Et pourtant, le syndicalisme se doit de ne pas se confiner aux seuls problèmes de l'entreprise ; il est de son rôle de s'exprimer sur les problèmes de notre société. Qui oserait dire que l'école n'est pas de ceux-là ? L'intervention spécifique des travailleurs sur l'école n'est pas un anachronisme. L'éducation concerne le syndicalisme ouvrier ; les liens entre qualification, conditions de travail, salaires et la formation reçue sont évidents. Pour la CFDT, l'auto-gestion, c'est également la diffusion du savoir ; le système éducatif occupe donc une place centrale. Plus spécifiquement, qu'il s'agisse de stages d'enseignants, d'élèves en entreprises, de discuter de l'implantation des établissements scolaires, du nombre de classes, des rythmes de travail à l'école... La C.F.D.T. considère qu'il s'agit d'axes qui permettent aux travailleurs d'agir à partir de situations concrètes. Deux conséquences au moins pour nous à tirer de cette volonté :

Nous n'avons sans doute pas encore assez mesuré notre responsabilité comme représentants des travailleurs en matière d'éducation ; la manière dont les jeunes, aujourd'hui, demain, seront prêts à se battre pour changer la vie dépend, en partie, de la capacité que nous avons de leur proposer un système d'éducation qui leur permette concrètement d'apprendre, de penser, de vivre autrement qu'en fidèles reproducteurs de la société capitaliste !

Reconnaître nos différences d'approche avec nos camarades enseignants, ce n'est pas une faiblesse mais à l'inverse une nécessité pour un travail commun de rénovation profonde de notre système public d'éducation, auquel nous tenons, suffisamment même pour savoir le critiquer.

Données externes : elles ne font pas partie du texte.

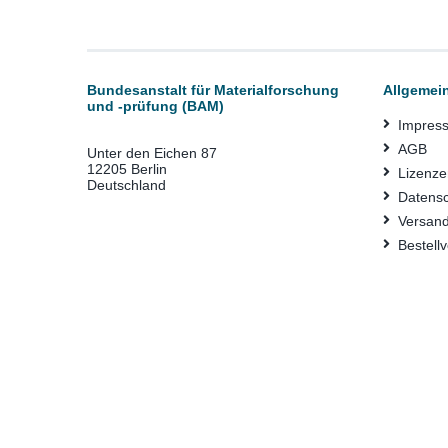
Bundesanstalt für Materialforschung
Allgemei
und -prüfung (BAM)
Impres
AGB
Unter den Eichen 87
12205 Berlin
Lizenze
Deutschland
Datens
Versan
Bestell
Erklärun
FAQ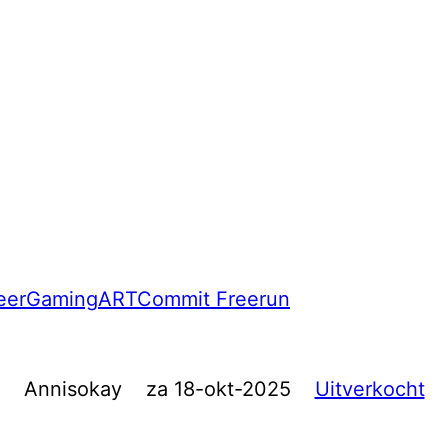
eer
Gaming
ART
Commit Freerun
Annisokay
za 18-okt-2025
Uitverkocht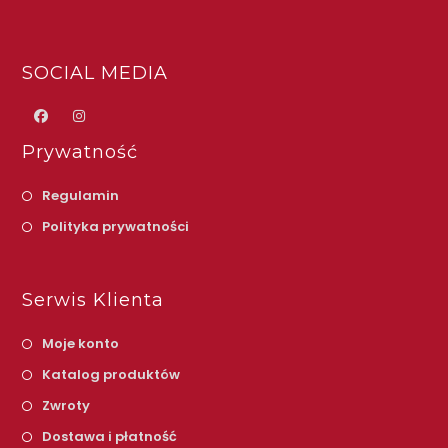
SOCIAL MEDIA
Prywatność
Regulamin
Polityka prywatności
Serwis Klienta
Moje konto
Katalog produktów
Zwroty
Dostawa i płatność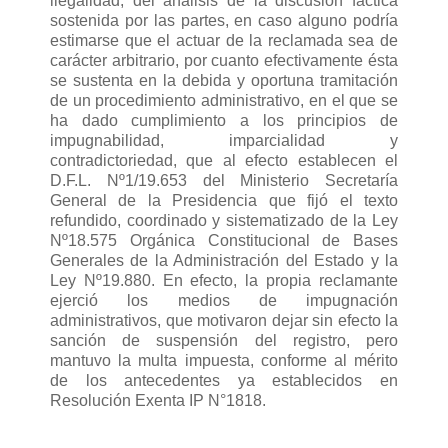
ilegalidad, del análisis de la discusión fáctica
sostenida por las partes, en caso alguno podría
estimarse que el actuar de la reclamada sea de
carácter arbitrario, por cuanto efectivamente ésta
se sustenta en la debida y oportuna tramitación
de un procedimiento administrativo, en el que se
ha dado cumplimiento a los principios de
impugnabilidad, imparcialidad y
contradictoriedad, que al efecto establecen el
D.F.L. Nº1/19.653 del Ministerio Secretaría
General de la Presidencia que fijó el texto
refundido, coordinado y sistematizado de la Ley
Nº18.575 Orgánica Constitucional de Bases
Generales de la Administración del Estado y la
Ley Nº19.880. En efecto, la propia reclamante
ejerció los medios de impugnación
administrativos, que motivaron dejar sin efecto la
sanción de suspensión del registro, pero
mantuvo la multa impuesta, conforme al mérito
de los antecedentes ya establecidos en
Resolución Exenta IP N°1818.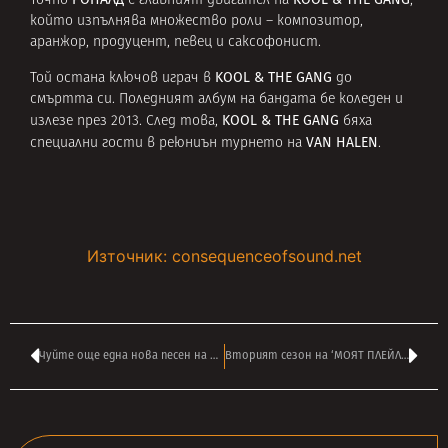
Точно
е главният двигател на
,
който изпълнява множество роли – композитор,
аранжор, продуцент, певец и саксофонист.
KOOL & THE GANG
Той остана ключов играч в
до
смъртта си. Поледният албум на бандата бе коледен и
KOOL & THE GANG
излезе през 2013. След това,
бяха
VAN HALEN
специални гости в реюниън турнето на
.
Източник: consequenceofsound.net
Чуйте още една нова песен на МЕРИЛИН МЕНСЪН – ‘Don’t Chase The Dead’
Вторият сезон на ‘МОЯТ ПЛЕЙЛИСТ’ започва тази събота в 22:00 по БНТ1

Toute faiblesse en ce domaine, c'est, en fait, permettre à la stratégie patronale de se développer face à un monde enseignant qui pourrait avoir tendance à se recroqueviller . Dans cette confrontation, parfois difficile, toujours fondamentale, le fait de se retrouver enseignant et travailleur, dans une même confédération syndicale, n'est pas un mince atout.

Décidément, l'école est bien un enjeu de société et nous sommes, tous ensemble, pour la changer, au pied du mur.

 

Georges Bégot et Dominique Schalchi, secrétaire national chargé des problèmes d'éducation et secrétaire confédéral au secteur éducation permanente de la C.F.D.T. in Le Monde du 28 février 1980, p. 18.